[Work task] The lines below starting at the line containing "Επίσημος ιστότοπος της ΕΕ" and ending at the line containing "χρόνος ανάγνωσης" are to be repeated exactly, with both ends kept and nothing else added.
========================================================================
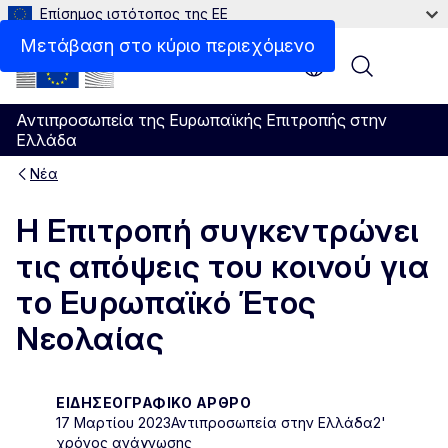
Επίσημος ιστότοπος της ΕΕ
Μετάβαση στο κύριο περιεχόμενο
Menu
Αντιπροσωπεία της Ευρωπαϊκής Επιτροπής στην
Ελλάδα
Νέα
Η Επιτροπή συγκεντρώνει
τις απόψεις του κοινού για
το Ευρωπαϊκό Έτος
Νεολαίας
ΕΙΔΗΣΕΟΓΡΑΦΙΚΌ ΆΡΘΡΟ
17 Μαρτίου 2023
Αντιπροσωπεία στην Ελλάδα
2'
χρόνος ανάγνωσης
========================================================================
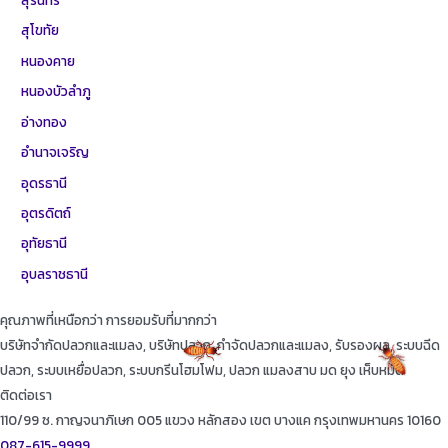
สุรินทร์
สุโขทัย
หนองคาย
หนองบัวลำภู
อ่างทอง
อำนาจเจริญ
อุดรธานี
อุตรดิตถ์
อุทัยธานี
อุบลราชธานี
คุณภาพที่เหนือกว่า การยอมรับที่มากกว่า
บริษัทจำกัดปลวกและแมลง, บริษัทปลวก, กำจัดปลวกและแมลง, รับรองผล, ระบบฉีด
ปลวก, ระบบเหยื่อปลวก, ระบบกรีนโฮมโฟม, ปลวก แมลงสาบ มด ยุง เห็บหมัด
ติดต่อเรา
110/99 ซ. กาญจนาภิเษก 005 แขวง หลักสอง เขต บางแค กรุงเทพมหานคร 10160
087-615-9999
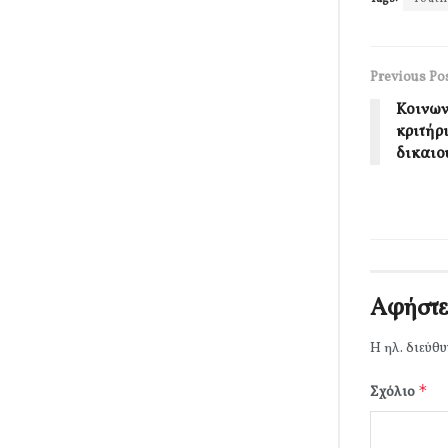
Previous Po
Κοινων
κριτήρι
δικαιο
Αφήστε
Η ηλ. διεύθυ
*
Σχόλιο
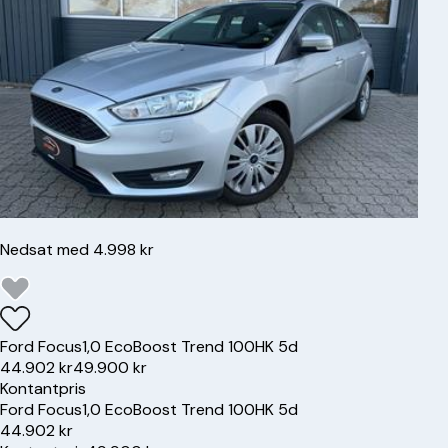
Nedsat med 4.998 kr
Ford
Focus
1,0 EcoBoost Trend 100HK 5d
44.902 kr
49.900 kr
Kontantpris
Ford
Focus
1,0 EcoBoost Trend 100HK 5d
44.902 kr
========================================================================
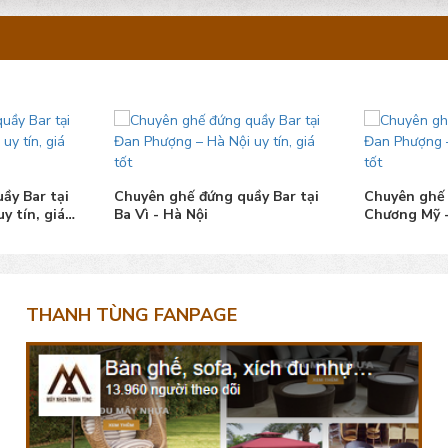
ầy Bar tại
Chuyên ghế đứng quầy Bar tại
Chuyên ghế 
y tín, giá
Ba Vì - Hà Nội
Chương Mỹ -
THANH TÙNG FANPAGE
========================================================================
[Answer area]
Επίσημος ιστότοπος της ΕΕ
Μετάβαση στο κύριο περιεχόμενο
Menu
Αντιπροσωπεία της Ευρωπαϊκής Επιτροπής στην
Ελλάδα
Νέα
Η Επιτροπή συγκεντρώνει
τις απόψεις του κοινού για
το Ευρωπαϊκό Έτος
Νεολαίας
ΕΙΔΗΣΕΟΓΡΑΦΙΚΌ ΆΡΘΡΟ
17 Μαρτίου 2023
Αντιπροσωπεία στην Ελλάδα
2'
χρόνος ανάγνωσης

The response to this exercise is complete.